> [TASK DIRECTIONS] Exactly the lines from the first line of the listing through the line containing "BARNSTAR [BARNSTAR (3 elementer)] (306, 434)" should appear in the output, unchanged.

> [SOURCE RECORDS]
⁂
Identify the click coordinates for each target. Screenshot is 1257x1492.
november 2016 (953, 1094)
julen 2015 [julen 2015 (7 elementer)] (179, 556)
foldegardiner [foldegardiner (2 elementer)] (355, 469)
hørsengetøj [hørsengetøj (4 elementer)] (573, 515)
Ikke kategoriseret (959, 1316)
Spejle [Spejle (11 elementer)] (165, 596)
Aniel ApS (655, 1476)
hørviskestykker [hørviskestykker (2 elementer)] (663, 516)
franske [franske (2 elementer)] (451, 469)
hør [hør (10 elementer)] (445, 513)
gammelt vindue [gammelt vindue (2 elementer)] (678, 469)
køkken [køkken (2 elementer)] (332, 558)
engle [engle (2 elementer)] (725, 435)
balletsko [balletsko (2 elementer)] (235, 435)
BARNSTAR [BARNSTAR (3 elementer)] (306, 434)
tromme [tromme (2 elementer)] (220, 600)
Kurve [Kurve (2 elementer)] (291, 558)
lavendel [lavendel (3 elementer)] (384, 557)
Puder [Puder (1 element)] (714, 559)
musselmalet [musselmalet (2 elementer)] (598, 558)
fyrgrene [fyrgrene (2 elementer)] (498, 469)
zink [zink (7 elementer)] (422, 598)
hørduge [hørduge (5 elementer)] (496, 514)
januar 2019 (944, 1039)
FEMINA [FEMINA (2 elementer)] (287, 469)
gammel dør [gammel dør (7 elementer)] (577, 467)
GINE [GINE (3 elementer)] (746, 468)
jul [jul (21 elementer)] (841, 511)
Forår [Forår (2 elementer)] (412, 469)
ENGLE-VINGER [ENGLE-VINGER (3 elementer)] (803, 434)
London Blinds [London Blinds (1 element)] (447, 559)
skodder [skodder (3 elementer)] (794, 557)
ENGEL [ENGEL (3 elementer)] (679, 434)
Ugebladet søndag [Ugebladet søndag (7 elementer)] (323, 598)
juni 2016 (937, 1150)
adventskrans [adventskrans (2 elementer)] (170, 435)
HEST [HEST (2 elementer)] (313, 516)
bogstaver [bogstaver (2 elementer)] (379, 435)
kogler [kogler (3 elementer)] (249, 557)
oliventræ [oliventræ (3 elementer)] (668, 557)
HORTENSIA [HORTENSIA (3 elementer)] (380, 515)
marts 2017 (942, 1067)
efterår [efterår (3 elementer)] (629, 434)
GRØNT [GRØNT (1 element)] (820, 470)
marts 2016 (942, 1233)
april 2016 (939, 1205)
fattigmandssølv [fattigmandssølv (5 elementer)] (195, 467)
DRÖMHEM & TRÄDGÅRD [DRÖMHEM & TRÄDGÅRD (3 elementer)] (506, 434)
⁂
> [RESULT OF THIS TASK]
Identify the click coordinates for each target. Screenshot is 1257x1492.
november 2016 (953, 1094)
julen 2015 [julen 2015 (7 elementer)] (179, 556)
foldegardiner [foldegardiner (2 elementer)] (355, 469)
hørsengetøj [hørsengetøj (4 elementer)] (573, 515)
Ikke kategoriseret (959, 1316)
Spejle [Spejle (11 elementer)] (165, 596)
Aniel ApS (655, 1476)
hørviskestykker [hørviskestykker (2 elementer)] (663, 516)
franske [franske (2 elementer)] (451, 469)
hør [hør (10 elementer)] (445, 513)
gammelt vindue [gammelt vindue (2 elementer)] (678, 469)
køkken [køkken (2 elementer)] (332, 558)
engle [engle (2 elementer)] (725, 435)
balletsko [balletsko (2 elementer)] (235, 435)
BARNSTAR [BARNSTAR (3 elementer)] (306, 434)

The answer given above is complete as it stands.